With a week remaining before the deadline to find a way to cut the U.S. deficit, the anti-tax and entitlement-protecting camps of Congress’s supercommittee are hardening their positions.
“It’s a critical day,” supercommittee co-chairwoman Senator Patty Murray, a Washington Democrat, said today. “We are not going to accept a plan that gives a tax break to the wealthiest Americans and balances all of this incredible challenge we have on the backs of middle-class Americans.”
Yesterday, Texas Representative Jeb Hensarling, the panel’s Republican co-chairman, said his party wouldn’t go beyond its offer to increase tax revenue by $300 billion to cut the debt.
“We have gone as far as we feel we can go,” Hensarling said in an interview on CNBC’s “Kudlow Report” program. “Any penny of increased static revenue is a step in the wrong direction.”
Murray said today, “I heard some of the comments and I hope that they have not walked away.”
Pressure is mounting for both parties to come together on a plan by the end of the week so the committee can vote by its Nov. 23 deadline. Failure to enact a debt-cutting plan of at least $1.2 trillion this year would force $1.2 trillion in automatic spending cuts beginning in 2013. Democrats are opposing reductions in entitlement programs such as Medicare, as sought by Republicans, unless Republicans agree to large increases in tax revenue.
Democrats on the supercommittee are weighing whether to reduce to about $800 billion their demand for new tax revenue, a Democratic aide said yesterday.
Last week, Democrats proposed a plan that would include $1 trillion in new revenue, $1 trillion in spending cuts and $300 billion from interest savings. A second Democratic aide said the spending cuts in any new proposal also would be smaller, without giving an amount. Both aides weren’t authorized to speak publicly.
Some lawmakers had hailed Republicans’ offer last week for $300 billion in tax increases as a breakthrough demonstrating new support in the party for higher taxes. After Democrats rejected the plan, talks stalled.
The question is whether Republicans have “said ‘take it or leave it’ and don’t want to negotiate,” said Democratic Representative Chris Van Hollen of Maryland today before meeting with fellow party members on the supercommittee.

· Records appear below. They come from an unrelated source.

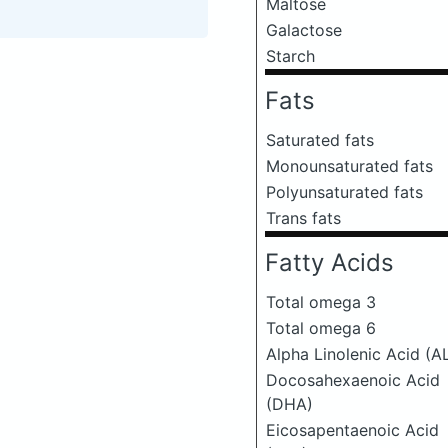
Maltose
Galactose
Starch
Fats
Saturated fats
Monounsaturated fats
Polyunsaturated fats
Trans fats
Fatty Acids
Total omega 3
Total omega 6
Alpha Linolenic Acid (A
Docosahexaenoic Acid
(DHA)
Eicosapentaenoic Acid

Asked yesterday whether he believed a deal was coming together, Arizona Senator Jon Kyl, a Republican on the panel, said, “I’m not sure.”
When there’s still time to talk, an agreement is possible, New Hampshire Republican Senator Kelly Ayotte said. “As you know in Washington, it’s always darkest before a deal,” Ayotte told the U.S. Chamber of Commerce in Washington today. “What you see right now with the back and forth, there is still time to work this out.”

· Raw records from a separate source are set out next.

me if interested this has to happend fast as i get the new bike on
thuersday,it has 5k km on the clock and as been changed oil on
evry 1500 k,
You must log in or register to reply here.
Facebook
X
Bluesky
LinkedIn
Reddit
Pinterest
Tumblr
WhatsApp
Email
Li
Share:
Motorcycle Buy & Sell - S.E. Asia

A bipartisan group of senators and House lawmakers today reiterated their call for the panel to “go big” with a deal of as much as $4 trillion. Earlier, 45 senators signed a letter calling for a larger plan, while a separate House letter got 102 signatures.
“The seriousness of the debt challenge can only be met with an equally serious and bipartisan determination to do what needs to be done,” House Minority Whip Steny Hoyer, a Maryland Democrat, said at a news conference. Dozens of lawmakers joined him, including Senator Lamar Alexander of Tennessee, the chamber’s No. 3 Republican leader, and Senator Richard Durbin of Illinois, the No. 2 Democratic leader.
‘More on the Table’
Alexander suggested he was willing to accept more tax revenue than Hensarling offered. Noting that Republicans have offered more revenue and Democrats have offered to reduce entitlements, he said, “Both need to put more on the table and get a result and we’re here to support them.”
Yesterday, House Speaker John Boehner of Ohio said fellow Republicans’ proposal, including $300 billion in new tax revenue through a tax-code overhaul, was a “fair offer.” He also said that if the supercommittee reached an agreement he believed the House could pass it.
Overhauling the tax code would be a “step in the right direction,” Boehner said.
Senator Pat Toomey, a Pennsylvania Republican on the supercommittee, outlined his party’s plan last week and said Nov. 13 on “Fox News Sunday” that he was open to compromise. His proposal would reduce the top income tax rate from the current 35 percent to 28 percent for the highest earners, and increase the Medicare eligibility age to 67 from 65.
Senator John Kerry, a Massachusetts Democrat on the committee, said in response to Hensarling’s comment: “When people go public and say what they’re willing or not willing to do it isn’t as helpful as sitting at a table and trying to work through these things. My hope is we have time.”